A Makana Municipality official says the recent spate of blockages and sewage line leaks in Grahamstown is due to a build-up of grease, debris and foreign objects in the sewer system, exacerbated by the heavy rains in August.
Assistant Communication Officer at Makana, Anele Mjekula told Grocott’s Mail earlier this month that the sewerage system at Rhodes University campus was also affected by tree root intrusion.
“The sewer line collapsed due to ageing,” Mjekula said. He said the municipality is in constant touch with Rhodes once blockages are reported.
Last week, sewage was overflowing from an inspection cover in Artillery Road on the Rhodes University campus and a staff member in a nearby building told Grocott’s Mail that municipal workers had had tried to unblock the drain two weeks previously but that the problem had recurred.
Municipal workers had also come to South Street to attend to two leakage problems in South Street inside the Rhodes University campus. In one instance, they fixed an old and unused water pipe in late June, just before the National Arts Festival, but did not do a proper job and it leaked again, forcing Rhodes to hire private plumbers to complete the job. Edwin Gcamana, a plumber with the company, Grahamstown Homebuilders, told Grocott’s Mail on 29 August that the municipal workers had bypassed the old clay pipe but it had still filled up with water again. Gcamana said this was not the first time they had been called in by Rhodes University.

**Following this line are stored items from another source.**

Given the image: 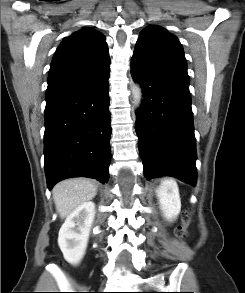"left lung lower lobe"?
Returning a JSON list of instances; mask_svg holds the SVG:
<instances>
[{
    "instance_id": "1",
    "label": "left lung lower lobe",
    "mask_w": 245,
    "mask_h": 293,
    "mask_svg": "<svg viewBox=\"0 0 245 293\" xmlns=\"http://www.w3.org/2000/svg\"><path fill=\"white\" fill-rule=\"evenodd\" d=\"M131 75L141 84L136 133L149 180L171 176L195 185L196 145L189 77L133 53Z\"/></svg>"
}]
</instances>
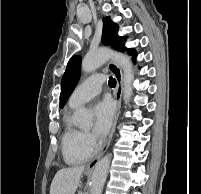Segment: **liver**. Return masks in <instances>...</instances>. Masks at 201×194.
Listing matches in <instances>:
<instances>
[{
    "label": "liver",
    "mask_w": 201,
    "mask_h": 194,
    "mask_svg": "<svg viewBox=\"0 0 201 194\" xmlns=\"http://www.w3.org/2000/svg\"><path fill=\"white\" fill-rule=\"evenodd\" d=\"M85 166L60 169L54 176L50 194H74Z\"/></svg>",
    "instance_id": "6515ba94"
}]
</instances>
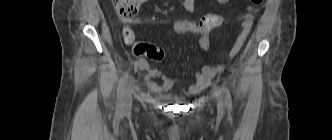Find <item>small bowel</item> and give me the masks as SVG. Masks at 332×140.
<instances>
[{"mask_svg":"<svg viewBox=\"0 0 332 140\" xmlns=\"http://www.w3.org/2000/svg\"><path fill=\"white\" fill-rule=\"evenodd\" d=\"M219 4H227L229 0H216ZM185 9L191 13L195 14L194 0H185ZM254 17L252 15H246L241 23L240 33L223 61L219 64H208L205 65L199 72L195 74L196 82L190 86L186 94H195L207 87L212 79L224 69L226 64L240 51L245 40L247 39L251 27L253 25ZM198 45L200 49L207 51L209 49V39L207 35L201 36ZM138 68L145 73L144 79L148 90L153 93L160 95L164 100L179 101L180 98L175 95L169 94L173 87L177 84L178 80L171 78L163 74L158 69L152 68L147 59L141 58L136 62ZM153 78H159L162 80V84H158L153 81Z\"/></svg>","mask_w":332,"mask_h":140,"instance_id":"small-bowel-1","label":"small bowel"}]
</instances>
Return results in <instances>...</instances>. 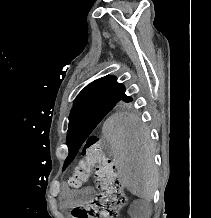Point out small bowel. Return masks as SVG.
Masks as SVG:
<instances>
[{"mask_svg": "<svg viewBox=\"0 0 211 218\" xmlns=\"http://www.w3.org/2000/svg\"><path fill=\"white\" fill-rule=\"evenodd\" d=\"M93 193L91 188H85L78 191L68 186H64L62 188L61 197L66 207L75 208L87 203L91 199Z\"/></svg>", "mask_w": 211, "mask_h": 218, "instance_id": "small-bowel-1", "label": "small bowel"}]
</instances>
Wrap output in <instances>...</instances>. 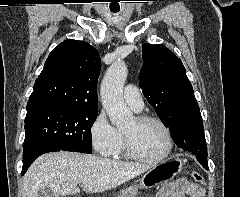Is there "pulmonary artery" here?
Returning <instances> with one entry per match:
<instances>
[{
    "instance_id": "obj_1",
    "label": "pulmonary artery",
    "mask_w": 240,
    "mask_h": 197,
    "mask_svg": "<svg viewBox=\"0 0 240 197\" xmlns=\"http://www.w3.org/2000/svg\"><path fill=\"white\" fill-rule=\"evenodd\" d=\"M125 103L134 111L139 112L143 108V100L139 89L134 85H127L123 92Z\"/></svg>"
}]
</instances>
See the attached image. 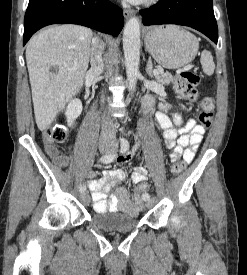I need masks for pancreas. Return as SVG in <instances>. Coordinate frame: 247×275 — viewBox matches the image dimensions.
<instances>
[{"label": "pancreas", "mask_w": 247, "mask_h": 275, "mask_svg": "<svg viewBox=\"0 0 247 275\" xmlns=\"http://www.w3.org/2000/svg\"><path fill=\"white\" fill-rule=\"evenodd\" d=\"M155 78H156V81L162 85H168L170 82L173 81V76L169 72L161 73Z\"/></svg>", "instance_id": "cf45deb5"}]
</instances>
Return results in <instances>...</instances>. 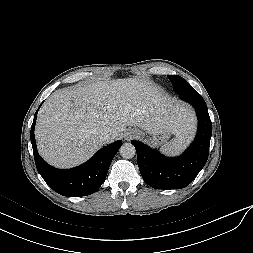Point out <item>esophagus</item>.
I'll use <instances>...</instances> for the list:
<instances>
[{"instance_id":"34e87169","label":"esophagus","mask_w":253,"mask_h":253,"mask_svg":"<svg viewBox=\"0 0 253 253\" xmlns=\"http://www.w3.org/2000/svg\"><path fill=\"white\" fill-rule=\"evenodd\" d=\"M136 136H137V132L135 130H130V131L125 132L124 139L126 141H130L133 138H135Z\"/></svg>"}]
</instances>
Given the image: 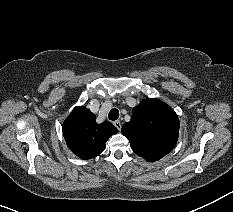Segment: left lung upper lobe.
I'll return each mask as SVG.
<instances>
[{
  "label": "left lung upper lobe",
  "instance_id": "obj_1",
  "mask_svg": "<svg viewBox=\"0 0 233 212\" xmlns=\"http://www.w3.org/2000/svg\"><path fill=\"white\" fill-rule=\"evenodd\" d=\"M121 132L137 155L154 162L176 145L179 119L164 102L147 98L133 108L131 120L123 125Z\"/></svg>",
  "mask_w": 233,
  "mask_h": 212
}]
</instances>
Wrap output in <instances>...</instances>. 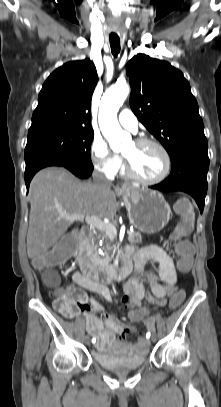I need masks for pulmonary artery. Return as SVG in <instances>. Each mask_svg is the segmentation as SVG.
I'll return each instance as SVG.
<instances>
[{
  "mask_svg": "<svg viewBox=\"0 0 221 407\" xmlns=\"http://www.w3.org/2000/svg\"><path fill=\"white\" fill-rule=\"evenodd\" d=\"M119 123L124 128L136 132L138 128V121L133 112L129 109H124L120 112L118 117Z\"/></svg>",
  "mask_w": 221,
  "mask_h": 407,
  "instance_id": "obj_1",
  "label": "pulmonary artery"
}]
</instances>
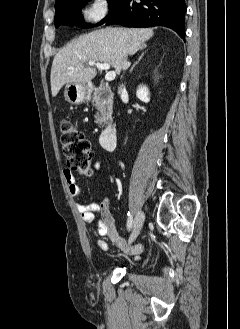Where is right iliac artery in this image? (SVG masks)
I'll list each match as a JSON object with an SVG mask.
<instances>
[{
    "instance_id": "82829eb1",
    "label": "right iliac artery",
    "mask_w": 240,
    "mask_h": 329,
    "mask_svg": "<svg viewBox=\"0 0 240 329\" xmlns=\"http://www.w3.org/2000/svg\"><path fill=\"white\" fill-rule=\"evenodd\" d=\"M133 225V217L132 214H130V212L128 213V220H127V229L130 230L132 228Z\"/></svg>"
}]
</instances>
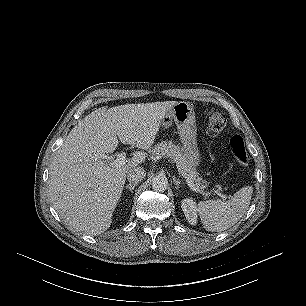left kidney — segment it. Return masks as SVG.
Wrapping results in <instances>:
<instances>
[{"mask_svg":"<svg viewBox=\"0 0 306 306\" xmlns=\"http://www.w3.org/2000/svg\"><path fill=\"white\" fill-rule=\"evenodd\" d=\"M181 207L188 222L191 225H195L197 223V209L195 201L190 198L183 199Z\"/></svg>","mask_w":306,"mask_h":306,"instance_id":"1","label":"left kidney"}]
</instances>
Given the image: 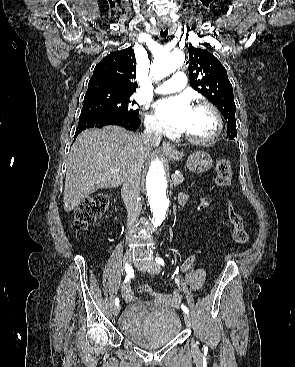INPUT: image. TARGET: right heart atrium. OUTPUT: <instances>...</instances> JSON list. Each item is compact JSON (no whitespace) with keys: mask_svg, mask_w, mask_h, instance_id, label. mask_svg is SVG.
<instances>
[{"mask_svg":"<svg viewBox=\"0 0 295 367\" xmlns=\"http://www.w3.org/2000/svg\"><path fill=\"white\" fill-rule=\"evenodd\" d=\"M144 124L146 129L156 136H162L168 133L166 126L151 112L147 111L145 113Z\"/></svg>","mask_w":295,"mask_h":367,"instance_id":"obj_1","label":"right heart atrium"}]
</instances>
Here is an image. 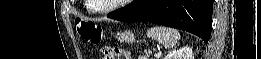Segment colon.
<instances>
[{
    "mask_svg": "<svg viewBox=\"0 0 261 59\" xmlns=\"http://www.w3.org/2000/svg\"><path fill=\"white\" fill-rule=\"evenodd\" d=\"M76 28L80 36L87 42L99 44L103 38L102 27L95 22L76 21ZM102 59H117L126 57L129 53L119 47H103Z\"/></svg>",
    "mask_w": 261,
    "mask_h": 59,
    "instance_id": "colon-1",
    "label": "colon"
}]
</instances>
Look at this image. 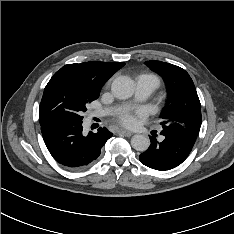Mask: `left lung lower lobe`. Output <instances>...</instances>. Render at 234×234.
<instances>
[{
    "label": "left lung lower lobe",
    "instance_id": "left-lung-lower-lobe-1",
    "mask_svg": "<svg viewBox=\"0 0 234 234\" xmlns=\"http://www.w3.org/2000/svg\"><path fill=\"white\" fill-rule=\"evenodd\" d=\"M163 141L156 139V134L150 136V146L139 156V160L147 167L165 171L177 167L191 152L193 146L183 138L170 132L161 131Z\"/></svg>",
    "mask_w": 234,
    "mask_h": 234
}]
</instances>
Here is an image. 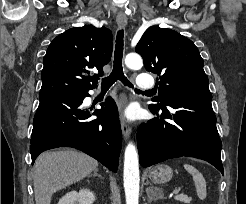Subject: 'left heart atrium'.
Listing matches in <instances>:
<instances>
[{"instance_id":"left-heart-atrium-1","label":"left heart atrium","mask_w":246,"mask_h":204,"mask_svg":"<svg viewBox=\"0 0 246 204\" xmlns=\"http://www.w3.org/2000/svg\"><path fill=\"white\" fill-rule=\"evenodd\" d=\"M126 116H127L128 118H134L135 113H134V111H132V110H128V111L126 112Z\"/></svg>"}]
</instances>
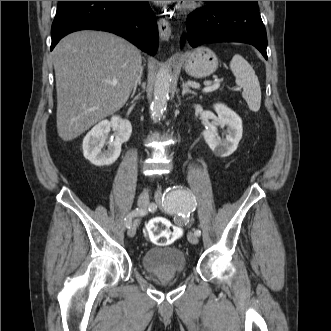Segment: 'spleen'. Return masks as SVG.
<instances>
[{
	"label": "spleen",
	"instance_id": "obj_1",
	"mask_svg": "<svg viewBox=\"0 0 331 331\" xmlns=\"http://www.w3.org/2000/svg\"><path fill=\"white\" fill-rule=\"evenodd\" d=\"M230 69L237 85L243 88L242 97L250 110L257 112L261 105V88L252 66L241 55L236 54L230 62Z\"/></svg>",
	"mask_w": 331,
	"mask_h": 331
}]
</instances>
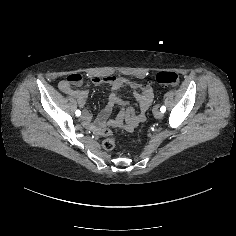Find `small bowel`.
<instances>
[{
    "instance_id": "obj_1",
    "label": "small bowel",
    "mask_w": 236,
    "mask_h": 236,
    "mask_svg": "<svg viewBox=\"0 0 236 236\" xmlns=\"http://www.w3.org/2000/svg\"><path fill=\"white\" fill-rule=\"evenodd\" d=\"M102 82H104L103 79H94V80H93V83H94L95 85H100ZM59 87H60V89H61L63 92H65V93H67V94H69V95L75 93V94H78V95L84 97V102H85V98L87 97V91H76V90H73V89L71 88V85H70L66 80L61 81L60 84H59ZM145 92H146V94H147V96H148V100H147L146 105H144V106L141 108L142 112L145 111V110L148 108V106L150 105V103H151V101H152V98H153L152 91H151L149 88H146V89H145ZM84 102L81 103L80 105H83ZM86 118H87V120H89V119H90V116L87 114Z\"/></svg>"
}]
</instances>
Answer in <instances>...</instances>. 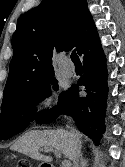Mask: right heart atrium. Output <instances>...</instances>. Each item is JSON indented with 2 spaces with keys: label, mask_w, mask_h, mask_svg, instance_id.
Wrapping results in <instances>:
<instances>
[{
  "label": "right heart atrium",
  "mask_w": 125,
  "mask_h": 167,
  "mask_svg": "<svg viewBox=\"0 0 125 167\" xmlns=\"http://www.w3.org/2000/svg\"><path fill=\"white\" fill-rule=\"evenodd\" d=\"M57 98L53 88L49 87L36 100V107L42 112H48L56 106Z\"/></svg>",
  "instance_id": "d8ad5b80"
}]
</instances>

In a separate incident in South Street, on 25 August, a bulk water pipe burst, sending water gushing into the air. Dave Martin, Manager of Rhodes’ Engineering and Transport Maintenance Department, told Grocott’s Mail that municipal workers had responded timeously to stop the leak. Grocott’s Mail has observed that the two work-sites are still uncovered, making driving and pedestrian traffic in the street hazardous.
The university sent its plumbers to fix another burst water pipe outside its printing and stationery unit at the end of last month. Deputy director of Infrastructure and Operations at Rhodes, Dawie Van Dyk, told Grocott’s Mail that this pipe belonged to the municipality.
As with the bulk water pipes, certain streets on campus (such as South Street, Lucas Avenue and Prince Alfred) belong to the municipality and they have a responsibility to deal with them, according to municipal by-laws.
Water leakage and overflowing sewers are not restricted to Rhodes campus, either. In the upmarket suburb of West Hill, for example, there are another two problem areas. At the corner of Leicester and Bowles streets is a large hole filled with rainwater that could be a danger to pedestrians.
A homeowner in Leicester Street told Grocott’s Mail that he was worried because he has small children. He recounted how municipal officials were called during night to attend to a burst water pipe a few months ago. “They only came the following day,” the man who did not want to be named, said. The workers came the next day, but only after being called again. They’d experienced a water outage for two to three weeks that it took the municipality to repair the leak, the man said.
Residents said sewage had been overflowing from an inspection cover in Warren Street.
At Rhodes, Van Dyk said the university has regular meetings with Makana’s infrastructure Director Dali Mlenzana and acknowledged that the financial crisis was mainly to blame for their inability to respond promptly. “I understand that,” Van Dyk said.
Also at Rhodes, Martin said that because the municipality was overwhelmed, they now only attended to major problems.